Fairbanks Rollergirls
- Metro area: Fairbanks, Alaska
- Country: United States
- Founded: 2008
- Teams: FBXRG All Stars
- Track type(s): Flat
- Venue: Lathrop High School
- Affiliations: WFTDA
- Website: fairbanksrollergirls.org

= Fairbanks Rollergirls =

Roller derby league

Fairbanks Rollergirls (FBXRG) is a women's flat track roller derby league, located in Fairbanks, Alaska. Founded in 2008, FBXRG is a member of the Women's Flat Track Derby Association (WFTDA).

==History and organization==
Founded in 2008 by local entrepreneur Michelle Maynor (also known as "Bad Lady") the early members were a handful of motivated, strong-willed women with a passion for roller derby. Maynor was quickly elected president of the organization and held the position until her term ended in July 2011.

In April 2010 FBXRG was accepted as an Apprentice Member of the Women's Flat Track Derby Association (WFTDA). In June 2011 the Fairbanks Rollergirls were accepted as full WFTDA members, as a part of the West region.

Fairbanks Rollergirls is a skater-owned, skater-operated organization. None of its members receive any revenue from the league, which is run as a 501(c)(4) non-profit organization.

===WFTDA rankings===

| Season | Final ranking | Playoffs | Championship |
|---|---|---|---|
| 2012 | 37 W | DNQ | DNQ |
| 2013 | 171 WFTDA | DNQ | DNQ |
| 2014 | NR WFTDA | DNQ | DNQ |
| 2015 | NR WFTDA | DNQ | DNQ |
| 2016 | NR WFTDA | DNQ | DNQ |
| 2017 | 312 WFTDA | DNQ | DNQ |
| 2018 | 304 WFTDA | DNQ | DNQ |

- NR = no end-of-year ranking assigned

==Teams==

At the end of their first season, the Fairbanks Rollergirls introduced two new intraleague teams, the Gold Diggers and the Raven Rebels.
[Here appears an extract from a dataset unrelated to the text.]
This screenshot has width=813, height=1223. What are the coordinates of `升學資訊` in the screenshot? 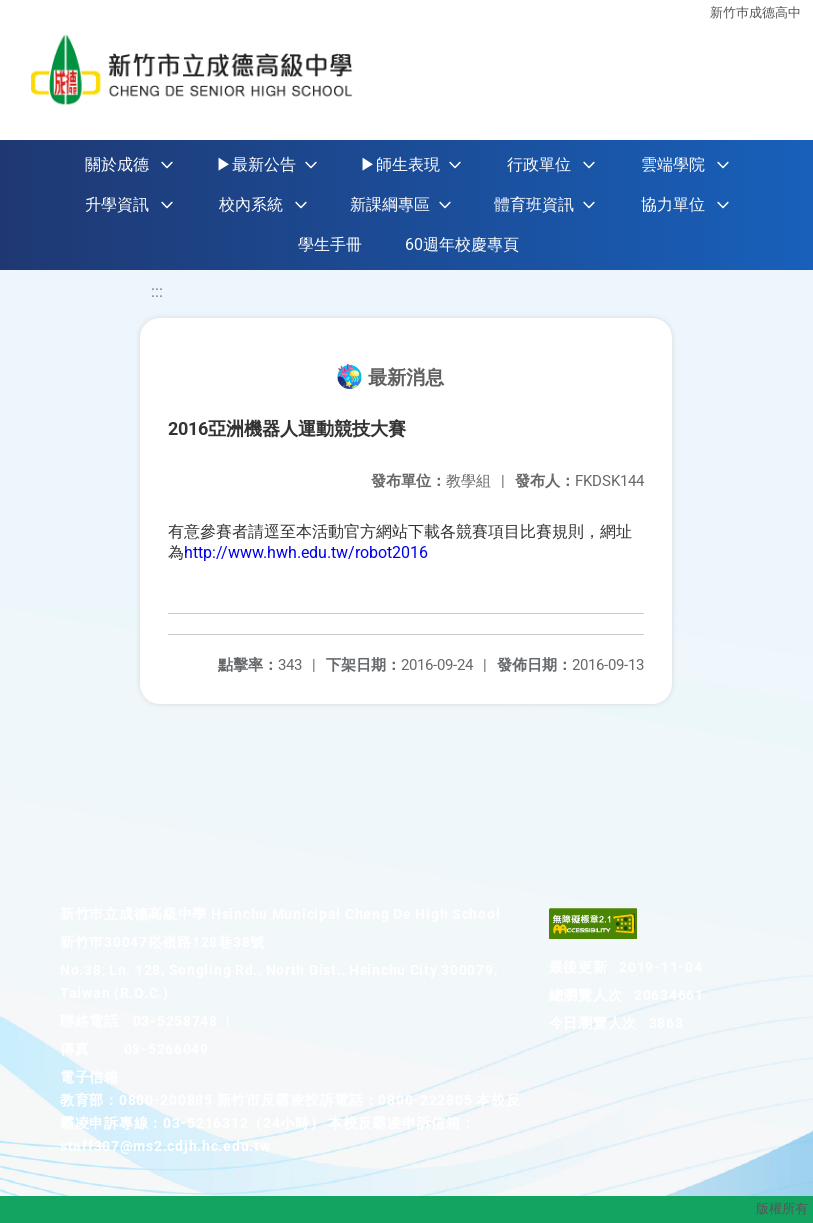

This marked a milestone in the Fairbanks Rollergirls history as it meant the league had grown large enough to house two home teams of 14-20 rostered skaters each. The home teams were dissolved in 2015, leaving the league with its single travel team. Fairbanks Rollergirls' All Star Team, the Fairbanks Rollergirls All Stars were founded in 2010 and a B-team, the Fairbanks Rollergirls Roller Borealis founded in 2011.

==Exposure==
In 2009, the Fairbanks Rollergirls were approached by the makers of Prilosec OTC, to take part in a national advertisement campaign for the drug in a marketing campaign titled "Project Fairbanks," which offered a brief look into the lives of a diverse group of Fairbanksans with heartburn. A television commercial was produced featuring Fairbanks Rollergirls' skater Jump on Jen, along with a number of other skaters in the league. The production company hosted and filmed the December 2009 Home for the Holidays bout, the free public admission to which was provided courtesy of Prilosec OTC. As a way of saying thanks to Fairbanks, $10,000 was pledged to the United Way of the Tanana Valley.

In late 2010, Fairbanks Rollergirls skater and founder, Bad Lady, was interviewed in Episode 20 of the Derby Radio podcast to discuss derby in Alaska and their upcoming bout with the Pacific Roller Derby All Stars team.

The Fairbanks Rollergirls have been featured in a number of local media outlets including local news and radio, newspaper articles, and television appearances.